In this first section we've put the HX5's Handheld Twilight mode to the test by photographing our standard low light composition. Handheld Twilight mode automatically selects the sensitivity and here opted for 400 ISO; note this was taken at a different date to the main sequence above.


Below right is a 100% crop from the Handheld Twilight sample, which under the conditions of the day automatically selected a sensitivity of 400 ISO. Interestingly the result was darker than the samples shot in Program mode, so we took a second comparative image in Program with -0.3EV compensation, at the same sensitivity of 400 ISO. You can see the crop from this sample below left.

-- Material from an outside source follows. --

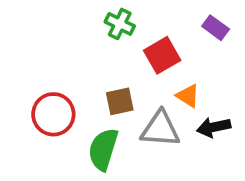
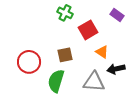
gray triangle: (160, 129) -> (94, 82), moved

While there's still a small difference in brightness, it's clear the Handheld Twilight version is cleaner than the one shot in Program. The patchy noise artefacts of the Program version have been greatly reduced, with crisper edges. It's as if the noise reduction has been increased, but without any negative side-effects. The actual degree of real-life detail is essentially the same, but by delivering a cleaner result without compromise, the Handheld Twilight version is definitely preferred.

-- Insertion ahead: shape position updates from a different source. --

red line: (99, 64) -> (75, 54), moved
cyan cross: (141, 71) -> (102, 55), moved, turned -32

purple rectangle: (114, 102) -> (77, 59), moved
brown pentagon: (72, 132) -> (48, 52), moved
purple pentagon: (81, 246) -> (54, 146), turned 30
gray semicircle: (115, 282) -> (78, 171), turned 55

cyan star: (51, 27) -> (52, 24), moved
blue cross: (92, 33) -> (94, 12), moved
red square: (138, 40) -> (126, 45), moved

For good measure we've also shown the 400 ISO Program sample from the Canon PowerShot SX210 IS below, albeit at the originally metered value. Despite the greater difference in brightness, it's again clear how the HX5's Handheld Twilight mode has managed to deliver a similar degree of real-life detail, but without the noise. Again it's like noise reduction has been applied without any negative consequences.

This is a successful result for the Sony HX5, and in similar conditions, we'd definitely recommend using its Handheld Twilight mode over Program or Manual at 400 ISO. It's a key advantage the Sony has over the competition and you can see more examples in our new Handheld Twilight results page. But first, scroll down to see how its second mode, Anti Motion Blur, performs under the same conditions.

Sony Cyber-shot DSC-HX5: Program at 400 ISO
 
Sony Cyber-shot DSC-HX5: Handheld Twilight at 400 ISO
Program at 400 ISO
Handheld Twilight mode (auto-selected 400 ISO)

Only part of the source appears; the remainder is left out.